This was notes for a meeting, but they may be useful to a wider audience. The objective for this was to list data storage tools other than RDBMS, and to talk about architecture. If you are looking at NoSQL, you actually want to read my proper articles: structured-storage why-mongo mongo-interface scaling-mongo and an article I have yet to write; but is the most important, on indices. These articles are focussed on MongoDB for the document style problems I am solving.
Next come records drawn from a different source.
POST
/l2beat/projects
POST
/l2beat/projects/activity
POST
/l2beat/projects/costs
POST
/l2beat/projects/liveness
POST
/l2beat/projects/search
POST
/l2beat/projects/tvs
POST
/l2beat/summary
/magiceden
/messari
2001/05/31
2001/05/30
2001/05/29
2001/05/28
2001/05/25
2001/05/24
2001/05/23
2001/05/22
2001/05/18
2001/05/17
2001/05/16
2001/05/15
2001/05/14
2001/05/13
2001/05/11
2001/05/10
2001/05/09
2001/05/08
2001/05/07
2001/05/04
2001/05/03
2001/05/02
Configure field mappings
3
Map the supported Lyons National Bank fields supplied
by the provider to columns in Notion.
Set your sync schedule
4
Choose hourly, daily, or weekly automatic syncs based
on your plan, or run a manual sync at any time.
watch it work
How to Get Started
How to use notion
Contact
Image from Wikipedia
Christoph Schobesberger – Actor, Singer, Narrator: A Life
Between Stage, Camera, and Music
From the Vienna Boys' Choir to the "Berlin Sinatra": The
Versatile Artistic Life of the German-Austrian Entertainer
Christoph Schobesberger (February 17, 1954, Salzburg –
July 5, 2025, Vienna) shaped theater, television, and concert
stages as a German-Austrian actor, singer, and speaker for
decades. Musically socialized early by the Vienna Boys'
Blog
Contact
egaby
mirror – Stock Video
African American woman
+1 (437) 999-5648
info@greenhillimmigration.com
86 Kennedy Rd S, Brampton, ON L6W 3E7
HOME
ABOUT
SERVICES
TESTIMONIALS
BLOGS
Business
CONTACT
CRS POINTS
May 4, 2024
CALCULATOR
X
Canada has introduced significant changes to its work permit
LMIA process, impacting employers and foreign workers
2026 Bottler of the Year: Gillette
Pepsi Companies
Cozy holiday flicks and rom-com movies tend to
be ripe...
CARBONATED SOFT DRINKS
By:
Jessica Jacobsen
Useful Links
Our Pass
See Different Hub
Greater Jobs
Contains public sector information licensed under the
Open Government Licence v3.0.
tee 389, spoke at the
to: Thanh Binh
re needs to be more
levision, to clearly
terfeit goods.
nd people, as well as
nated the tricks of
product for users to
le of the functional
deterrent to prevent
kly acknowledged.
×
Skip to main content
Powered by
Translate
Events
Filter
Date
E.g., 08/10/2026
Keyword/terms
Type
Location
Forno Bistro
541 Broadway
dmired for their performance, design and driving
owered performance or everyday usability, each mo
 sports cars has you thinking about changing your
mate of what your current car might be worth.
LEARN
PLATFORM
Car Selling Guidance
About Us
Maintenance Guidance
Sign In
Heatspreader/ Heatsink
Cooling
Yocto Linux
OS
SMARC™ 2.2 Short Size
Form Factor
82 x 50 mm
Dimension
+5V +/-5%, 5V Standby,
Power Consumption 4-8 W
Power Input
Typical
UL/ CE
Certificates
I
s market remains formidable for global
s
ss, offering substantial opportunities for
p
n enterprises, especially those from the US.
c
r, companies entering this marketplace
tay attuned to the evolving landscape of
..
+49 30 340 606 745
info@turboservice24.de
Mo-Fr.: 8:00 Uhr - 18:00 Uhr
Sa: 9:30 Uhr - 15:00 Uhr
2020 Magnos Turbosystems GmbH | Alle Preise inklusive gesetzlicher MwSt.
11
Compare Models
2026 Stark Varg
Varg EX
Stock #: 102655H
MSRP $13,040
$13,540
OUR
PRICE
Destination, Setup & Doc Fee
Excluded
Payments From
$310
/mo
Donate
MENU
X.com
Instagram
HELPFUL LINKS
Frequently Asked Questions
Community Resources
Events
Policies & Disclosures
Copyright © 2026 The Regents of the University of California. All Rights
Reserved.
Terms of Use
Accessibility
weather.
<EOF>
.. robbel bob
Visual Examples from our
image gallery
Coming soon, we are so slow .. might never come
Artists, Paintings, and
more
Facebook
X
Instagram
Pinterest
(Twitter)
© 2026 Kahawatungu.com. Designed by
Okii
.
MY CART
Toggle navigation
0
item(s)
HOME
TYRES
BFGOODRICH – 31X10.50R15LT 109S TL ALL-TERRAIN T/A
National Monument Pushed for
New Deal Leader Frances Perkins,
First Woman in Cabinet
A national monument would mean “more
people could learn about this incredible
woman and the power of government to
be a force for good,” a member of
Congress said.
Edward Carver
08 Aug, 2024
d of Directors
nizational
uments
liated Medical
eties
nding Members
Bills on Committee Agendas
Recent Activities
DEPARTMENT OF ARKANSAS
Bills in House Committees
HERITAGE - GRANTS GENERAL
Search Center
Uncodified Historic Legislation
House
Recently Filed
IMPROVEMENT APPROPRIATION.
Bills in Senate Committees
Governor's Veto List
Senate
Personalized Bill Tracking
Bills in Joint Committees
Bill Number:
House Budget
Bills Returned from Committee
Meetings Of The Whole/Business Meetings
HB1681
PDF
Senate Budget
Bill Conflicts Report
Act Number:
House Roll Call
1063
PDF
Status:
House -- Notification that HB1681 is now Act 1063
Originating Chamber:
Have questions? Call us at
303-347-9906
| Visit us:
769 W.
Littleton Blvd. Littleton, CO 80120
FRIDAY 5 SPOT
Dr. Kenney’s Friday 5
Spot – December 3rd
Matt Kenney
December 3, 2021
This article is getting into “screen shots of windows installers” territory, but is covering alot of algorithms quickly. There is no need to store your data in a RDBMS. The following options are available

  • “Berkley style Database” ~ e.g. sleepycat 1,
    • This is a non-relational binary store, widely used as a cache when the solution has no need for relational features or normal forms. It stores data in a binary fashion, and is open source. It is cited as O(1), which is why it is used.
  • “Key/Value” ~ e.g. apache/httpd.conf 2.
    • This is simple and easy for humans to edit. No scalability, relatively large parsing time, as the software needs to translate everything to a computer friendly format.
  • key value storage e.g. aerospike
    • Another method to have non-structured values attached to a name or key. This is different to the above “config files” as it is a separate software service. These features are present in most mature NonSQL? or RDBMS offerings. This structure is discussed 3.
  • “hierarchical database” ~ e.g. IBM DB1 with VSAM 4 5 or the ms-windows registry 6
    • A tree structure is used to store the data, it may be accessed by walking the tree. Only sensible for large volumes of data. This seems to be the same as a BSP tree 7 dumped to disk, or EXT2 8. Doesn't seem to support the concept “table”, so everything would be in a single blob. No link to DB1 as its not sold anymore.
  • specific use binary data hashes ~ e.g. RRDtool 9, which I have previously used.
    • This stores aggregate data cleverly, as its storage doesn't expand with extra data. Fixed format designed for storing time tracked data. This problem domain could be implemented inside a RDBMS, but the specific format is computationally faster. RRDtool has good integration with libraries for drawing graphs.
  • OODBMS 10 ~ e.g. db4o
    • Record things as an object instead. In some situations, its faster.These have a heritage as long as RDMS, although tend to be less popular (historically there was less use of OO). Query language attached to OODB often allow the classes straight into the queries.
  • xmldb 11 ~ e.g. Oracle XML DB or XMLDB
    • Store and query XML as a data primitive. Normally data is searched via an Xpath library. Oracle supports this (where I have used it). This approach is accredited with good data connectivity between different XML data sets (not using the term foreign key, although the concept is appropriate).
  • graph DB (implement 12) ~ e.g. neo4j or Velocity
    • This is a different means to represent data, and connections between it. This is very fast for some usages. A comparison of neo4j graphs to RDBMS is published.
  • document storage ~ e.g. mongo DB
    • Notes...
  • semantic web 13 is a loose concept.
    • This is on the end of the list, as there is alot of products connected to it (this is a long list from a few years ago 14, semantic information is frequently stored in Triples, here are some specialised storage structures 15). These are frequently distributed.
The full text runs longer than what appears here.